***** Study material *****

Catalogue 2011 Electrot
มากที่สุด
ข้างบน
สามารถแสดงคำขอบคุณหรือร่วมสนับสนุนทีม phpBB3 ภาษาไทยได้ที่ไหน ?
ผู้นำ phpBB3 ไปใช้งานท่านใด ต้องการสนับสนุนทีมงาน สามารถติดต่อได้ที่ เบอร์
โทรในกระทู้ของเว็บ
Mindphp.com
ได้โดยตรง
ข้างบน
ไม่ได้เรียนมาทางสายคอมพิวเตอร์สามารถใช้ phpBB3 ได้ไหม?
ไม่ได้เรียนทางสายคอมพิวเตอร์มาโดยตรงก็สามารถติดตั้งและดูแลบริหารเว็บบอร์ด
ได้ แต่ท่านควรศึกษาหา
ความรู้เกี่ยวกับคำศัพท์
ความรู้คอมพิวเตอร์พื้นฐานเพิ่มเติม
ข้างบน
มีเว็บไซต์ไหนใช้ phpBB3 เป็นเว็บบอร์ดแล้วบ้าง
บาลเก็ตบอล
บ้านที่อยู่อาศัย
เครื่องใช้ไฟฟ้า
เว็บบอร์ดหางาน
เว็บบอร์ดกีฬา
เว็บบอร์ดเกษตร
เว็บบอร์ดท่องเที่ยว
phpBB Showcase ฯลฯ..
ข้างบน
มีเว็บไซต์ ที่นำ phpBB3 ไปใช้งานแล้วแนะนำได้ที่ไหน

*****
***** Study material *****

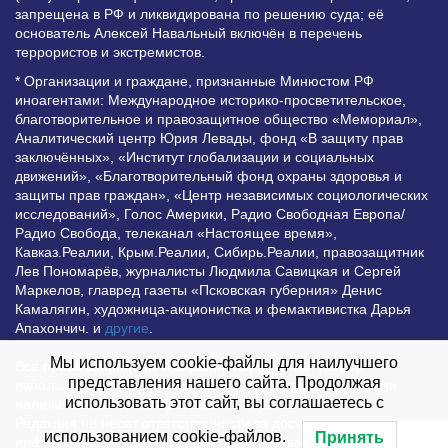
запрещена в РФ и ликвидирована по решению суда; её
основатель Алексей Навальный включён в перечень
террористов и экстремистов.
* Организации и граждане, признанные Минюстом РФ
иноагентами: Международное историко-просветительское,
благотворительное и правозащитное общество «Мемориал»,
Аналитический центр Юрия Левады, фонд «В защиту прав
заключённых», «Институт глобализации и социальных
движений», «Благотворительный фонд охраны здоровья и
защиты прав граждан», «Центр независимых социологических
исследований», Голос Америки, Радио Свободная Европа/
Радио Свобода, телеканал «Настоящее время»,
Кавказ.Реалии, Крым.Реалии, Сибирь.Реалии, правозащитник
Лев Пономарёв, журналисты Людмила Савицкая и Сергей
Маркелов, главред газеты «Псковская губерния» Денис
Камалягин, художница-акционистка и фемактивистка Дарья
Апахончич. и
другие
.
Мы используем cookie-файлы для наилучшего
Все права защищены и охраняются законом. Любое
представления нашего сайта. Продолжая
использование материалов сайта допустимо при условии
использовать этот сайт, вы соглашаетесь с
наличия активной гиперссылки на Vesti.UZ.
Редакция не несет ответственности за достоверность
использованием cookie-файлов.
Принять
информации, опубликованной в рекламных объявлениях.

*****

Task brief
Of the lines above, output exactly those from the line bearing "phpBB Showcase ฯลฯ.." through the line bearing "มีเว็บไซต์ ที่นำ phpBB3", inclusive.

Task output
phpBB Showcase ฯลฯ..
ข้างบน
มีเว็บไซต์ ที่นำ phpBB3 ไปใช้งานแล้วแนะนำได้ที่ไหน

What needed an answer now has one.